Les douze premières années de sa vie se passèrent en grande partie aux Angles, avec un séjour de quelques mois chaque hiver à Avignon, dans un appartement qui n’était plus celui de la rue Sainte-Praxède, mais qui se trouvait rue Saint-Marc, dans l’hôtel du marquis de Calvière[11], devenu quelques années plus tard la résidence des Pères Jésuites. Armand de Pontmartin avait un vague souvenir des événements de 1815, des efforts énergiques et couronnés de succès que fit son père pour empêcher une bande de pêcheurs du Rhône, d’un royalisme trop exalté, d’aller à la Vernède, à l’extrémité du territoire de la commune des Angles, piller le château d’un général bonapartiste, le général Gilly. Il se rappelait avec plus de précision cette lugubre soirée de février 1820, où son père et un autre locataire de la maison Calvière, ayant entendu circuler de sinistres rumeurs, se rendirent à la préfecture et revinrent un quart d’heure après en disant: «Hélas! c’est trop vrai! le duc de Berry est assassiné!» Quelques jours plus tard, M. de Pontmartin se trouvait seul aux Angles; on lui envoya d’Avignon une pauvre femme, presque une mendiante, qui lui dit ces simples mots: «Cazes[12] n’est plus rien!» Dans son enthousiasme, il lui donna cinq francs pour la récompenser d’avoir apporté une si bonne nouvelle, et pourtant, il était d’un caractère modéré, il ne partageait aucune des passions des ultras; mais il lui arrivait parfois, comme à beaucoup d’honnêtes gens de ce temps-là, d’être plus royaliste que le roi. Comment ne se serait-il pas réjoui de la chute de M. Decazes, puisque ce ministre était la bête noire de tous les blancs de 1820?
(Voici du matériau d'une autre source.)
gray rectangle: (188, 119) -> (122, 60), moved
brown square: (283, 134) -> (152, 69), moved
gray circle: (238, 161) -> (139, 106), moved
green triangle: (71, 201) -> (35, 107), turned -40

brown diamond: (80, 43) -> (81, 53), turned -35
M. et Mme de Pontmartin allaient peu dans le monde, et presque chaque soir, pendant une heure, on faisait une lecture à la table de famille, le plus souvent dans les Essais de morale de Nicole. A certains jours, on s’humanisait un peu, et on lisait les Oraisons funèbres de Bossuet, Corneille, Racine, voire même le Misanthrope et les Femmes savantes. Dans ce vieil hôtel de Calvière, d’une si fière mine avec son escalier monumental, son portique d’ordre toscan, ses moulures en pierre et ses panneaux de boiseries sculptées, avec ses niches veuves de leurs statues, son bassin et sa fontaine rocaille, habitait aussi Mme de Villelume, née de Sombreuil, l’héroïne des massacres de Septembre. Son mari avait été envoyé à Avignon comme gouverneur de la succursale des Invalides. Elle venait quelquefois dîner chez M. de Pontmartin, et ces jours-là on ne servait sur la table que du vin blanc[13]!
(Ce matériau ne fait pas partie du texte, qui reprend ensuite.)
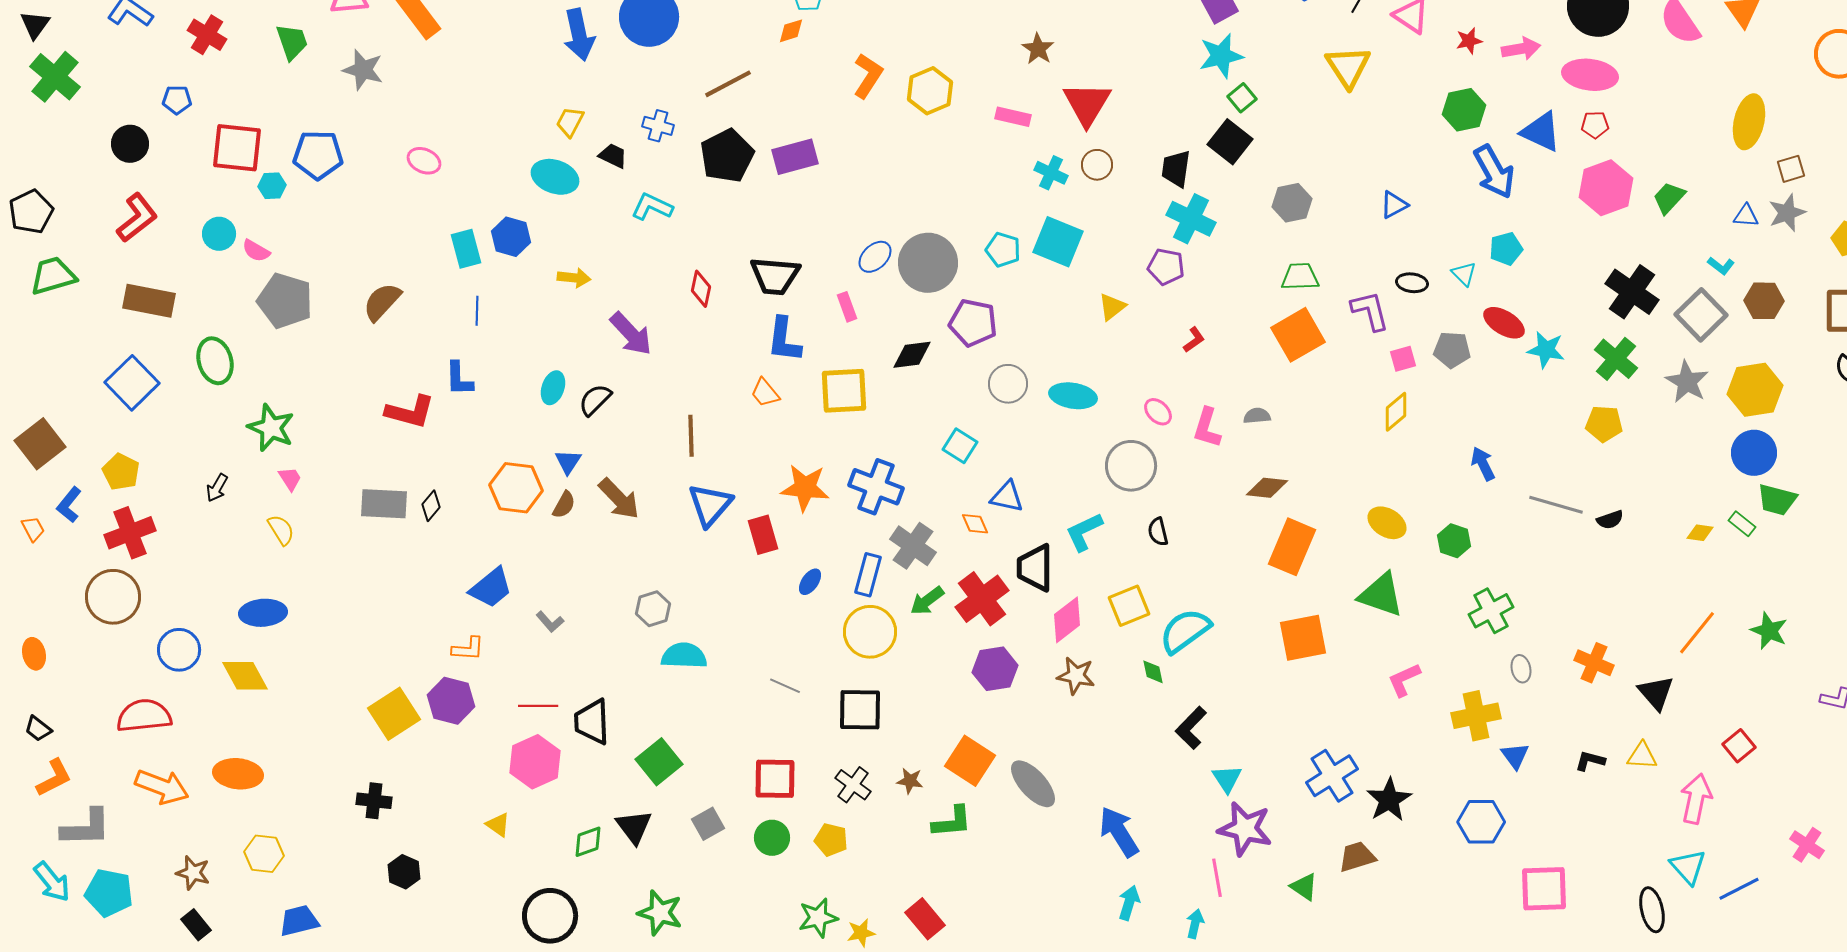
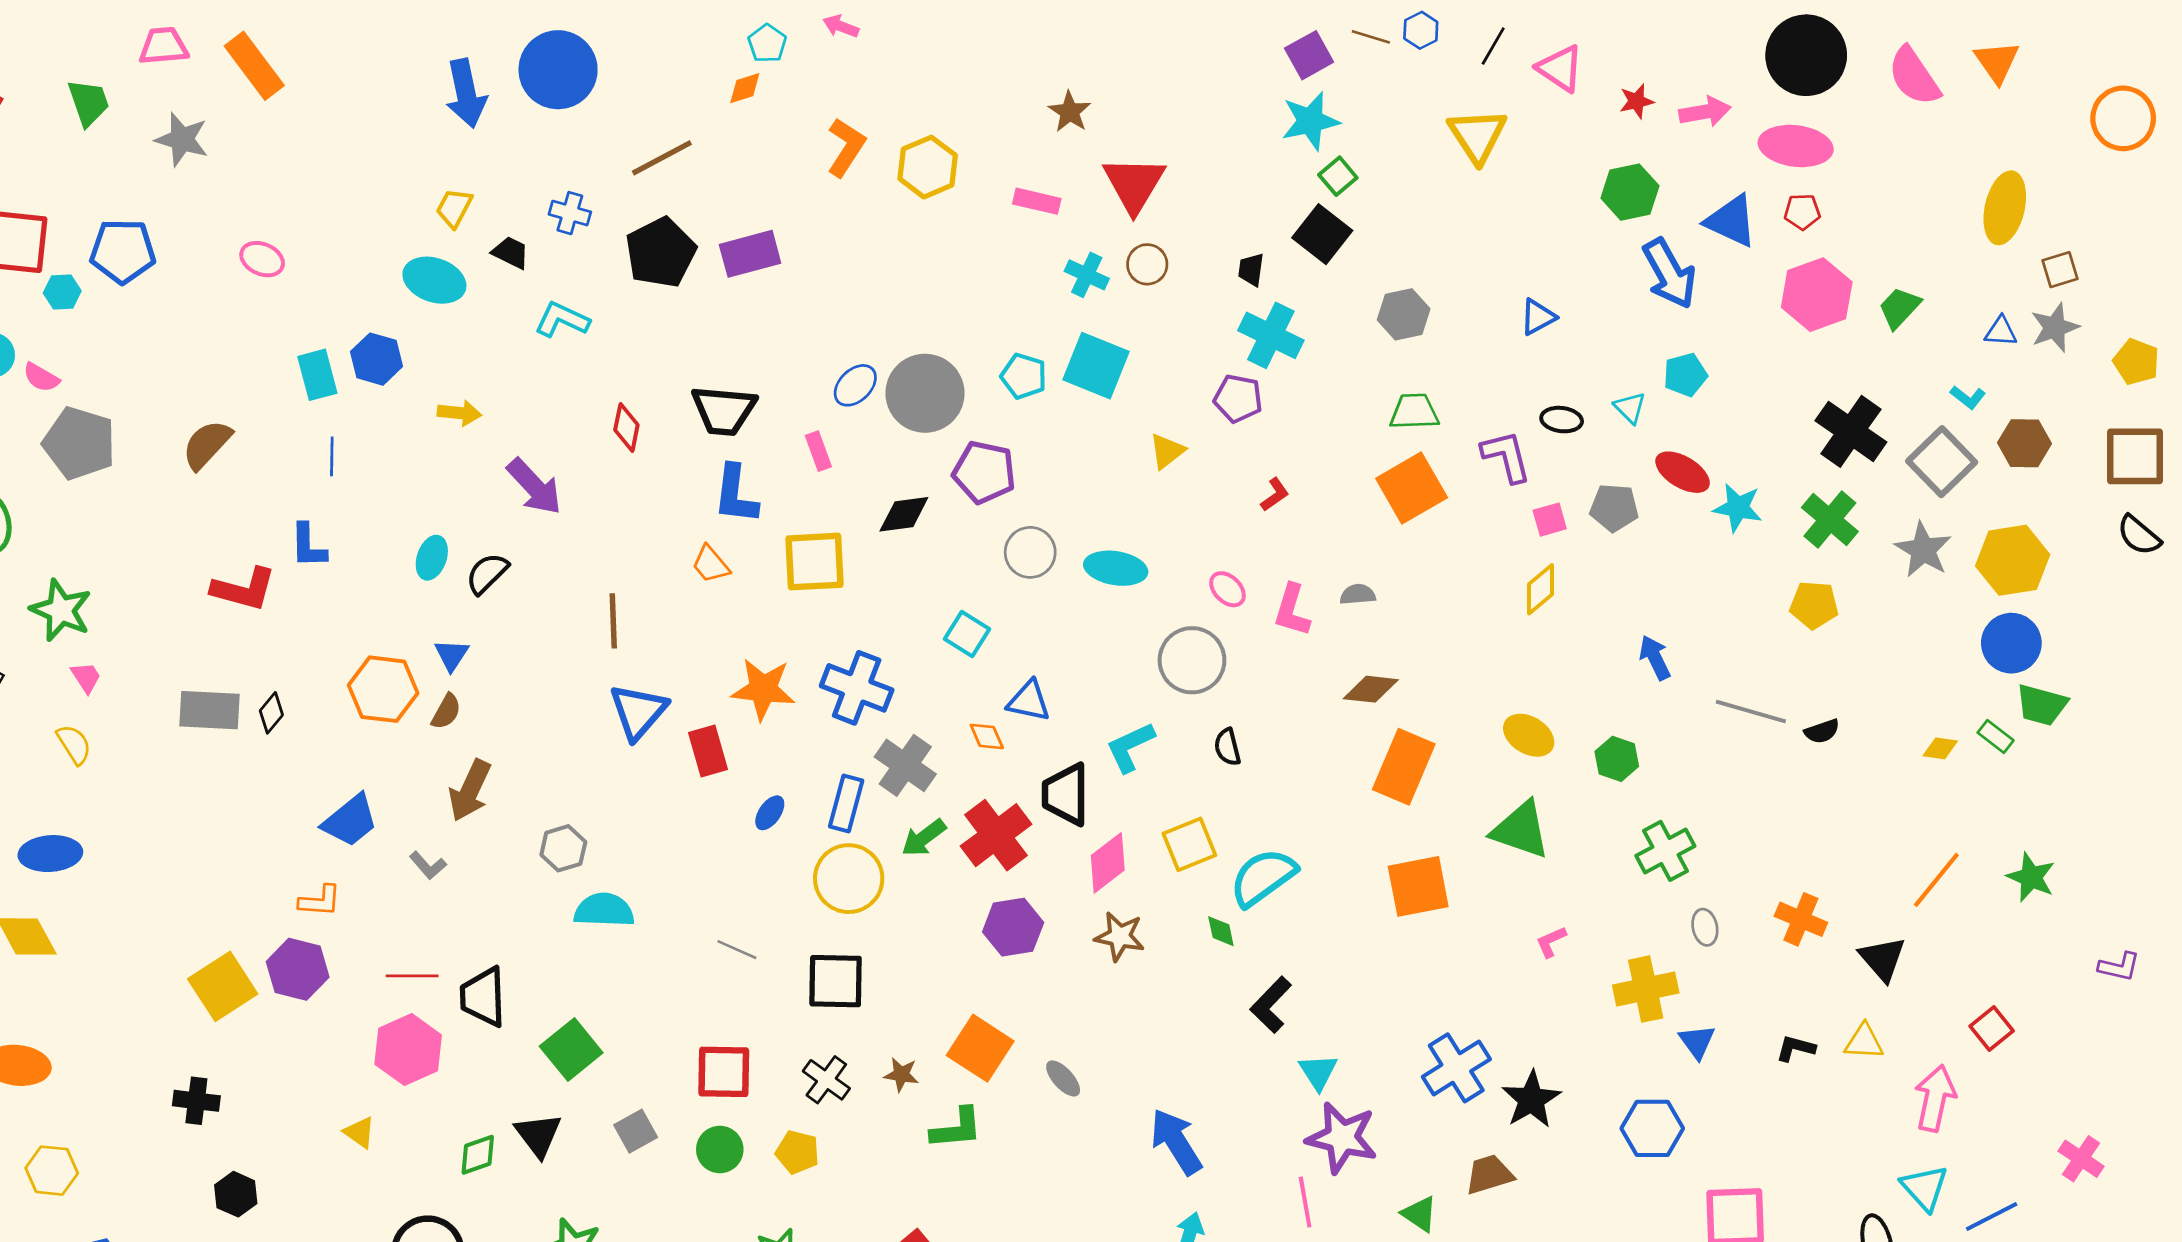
black trapezoid: (1176, 169) -> (1251, 270), size x0.7
brown arrow: (619, 499) -> (470, 790), moved, turned 69
pink L-shape: (1404, 680) -> (1551, 942), size x0.7
gray ellipse: (1033, 784) -> (1063, 1078), size x0.6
Les douze premières années d’Armand de Pontmartin, avant son départ pour Paris, ne lui avaient laissé, à travers les visions confuses de son enfance, que deux souvenirs bien distincts: la mission des Pères de la Foi, ayant à leur tête le P. Guyon, dont la parole rappelait celle du P. Bridaine, et le voyage de MADAME, duchesse d’Angoulême.
La mission des Pères de la Foi est restée légendaire à Avignon. Commencée le 28 février 1819, elle se termina le dimanche 28 avril par la plantation d’une croix sur le rocher des Doms, au-dessous duquel s’étagent la métropole et le palais des Papes et qui domine un merveilleux panorama. La cérémonie fut belle entre toutes. Plus de quarante mille étrangers étaient accourus de toute la contrée d’alentour, et, sans le débordement de la Durance, le nombre en eût été plus considérable encore[14]. Naturellement, les enfants n’avaient pas été oubliés. Pontmartin, qui n’avait pas encore huit ans, était du cortège. Il le décrira plus tard, avec un enthousiasme que soixante ans écoulés n’avaient pu affaiblir[15].
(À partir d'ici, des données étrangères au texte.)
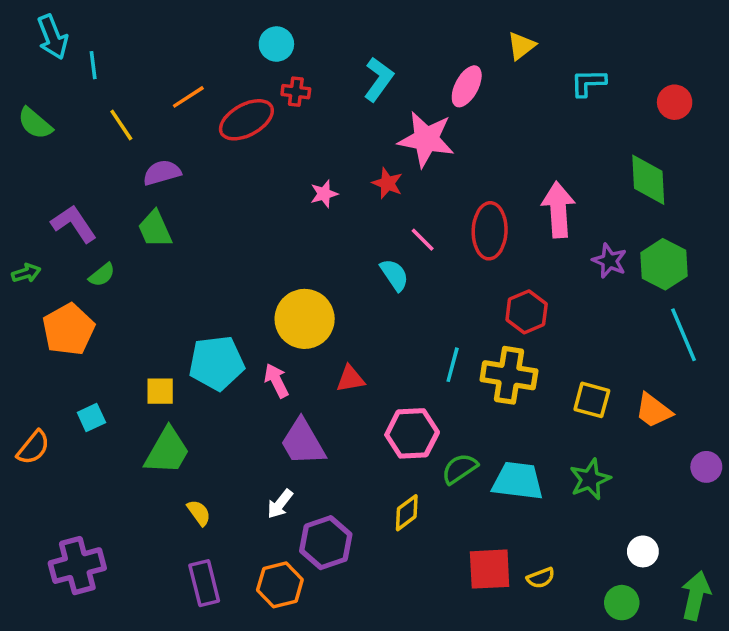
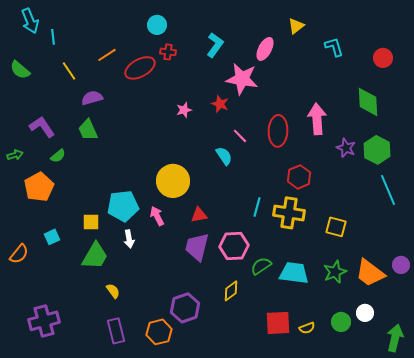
cyan L-shape: (588, 83) -> (334, 47), turned 75
orange trapezoid: (653, 411) -> (370, 273), moved, size x1.4
purple trapezoid: (303, 442) -> (197, 247), moved, turned 44
white arrow: (280, 504) -> (129, 239), moved, turned -48
green circle: (622, 603) -> (341, 322), moved

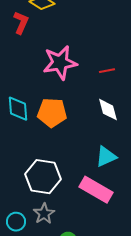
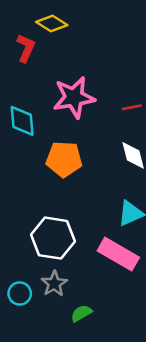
cyan diamond: (18, 109) -> (22, 121), moved

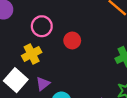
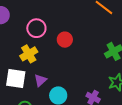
white square: (16, 80) -> (16, 78), turned -30

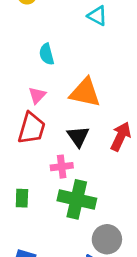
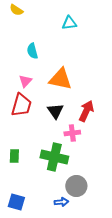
cyan triangle: (97, 16) -> (69, 23), turned -35
pink cross: (62, 167) -> (72, 133), moved

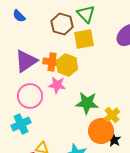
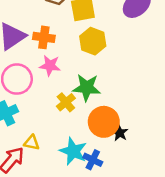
yellow hexagon: (67, 65) -> (93, 41), moved
yellow cross: (112, 115) -> (66, 102), moved

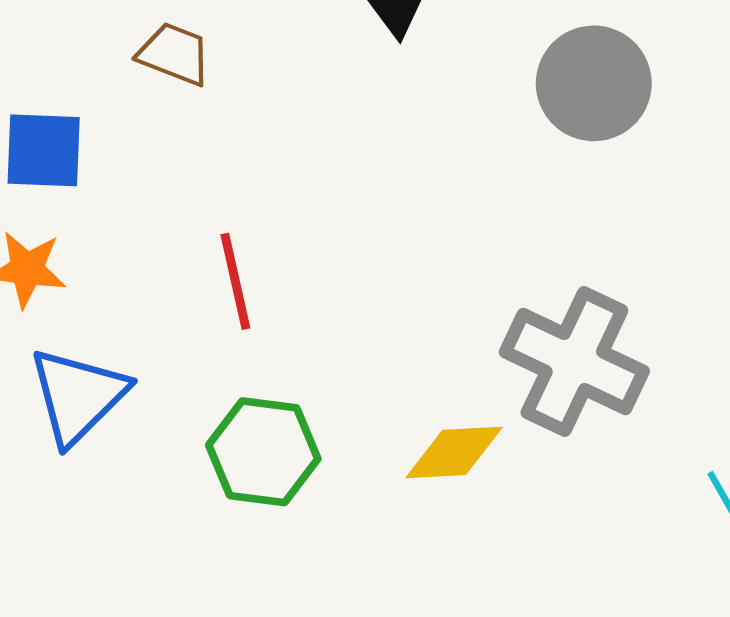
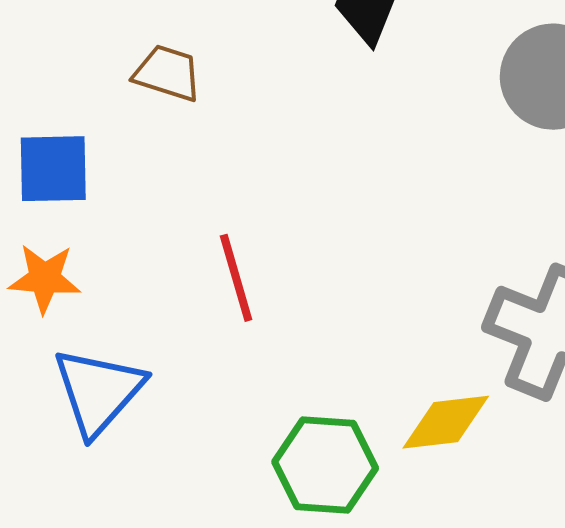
green hexagon: (263, 452) -> (325, 465), moved

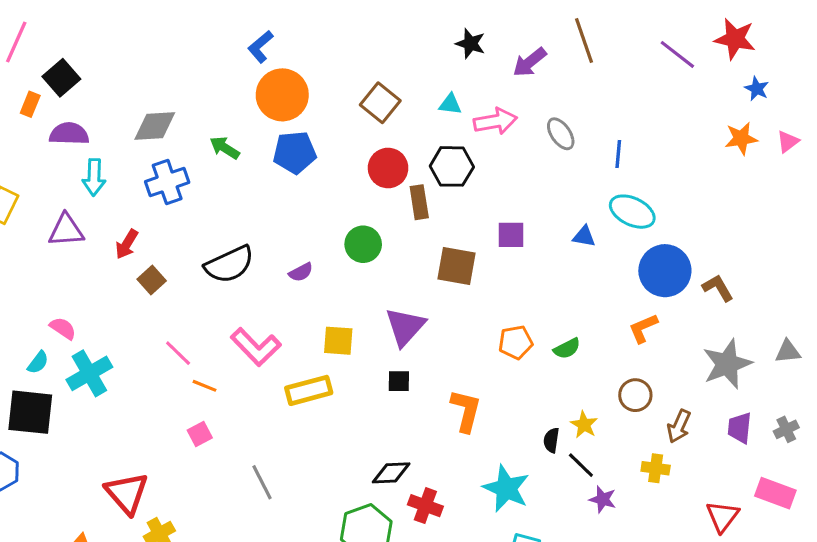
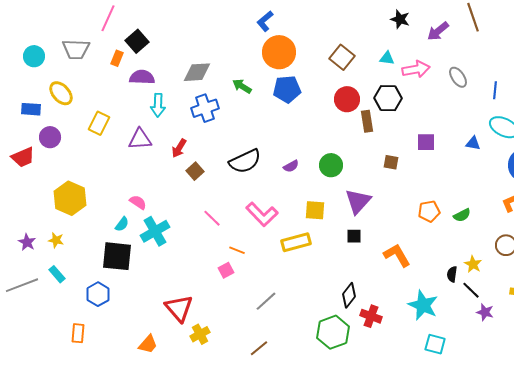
green circle: (363, 244) -> (331, 165), moved
brown square: (456, 266) -> (391, 162), size x0.6
orange line: (204, 386) -> (237, 250), moved
orange L-shape: (466, 411) -> (397, 255), turned -44
black diamond: (391, 473) -> (349, 295), turned -50
gray line: (262, 482) -> (266, 301), turned 75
Le récit du passage de la duchesse d’Angoulême a également trouvé place dans les Mémoires[16]. L’auteur seulement a légèrement romancé ce petit épisode; il l’a même, pour m’en tenir à ce seul point, antidaté d’un an. Ce n’est pas en 1822, mais en 1823 que MADAME visita nos provinces méridionales. C’était au moment de la guerre d’Espagne. Pendant que le duc d’Angoulême était, de l’autre côté des Pyrénées, à la tête de nos troupes, la princesse parcourait le midi de la France, où le sentiment royaliste n’avait encore rien perdu de son ardeur. Le 12 mai 1823,—et non, comme le dit Pontmartin, le 27 avril 1822,—elle se rendit de Nimes à Avignon. La route royale côtoyait les Angles. Tous les habitants, villageois et châtelains, étaient à leur poste, au bord de la route: au premier rang, M. de Pontmartin, qui devait haranguer la fille de Louis XVI et qui jetait de temps en temps les yeux sur son papier: à quelques pas en arrière, l’oncle Joseph, tenant par la main son neveu, dont le cœur battait à se rompre.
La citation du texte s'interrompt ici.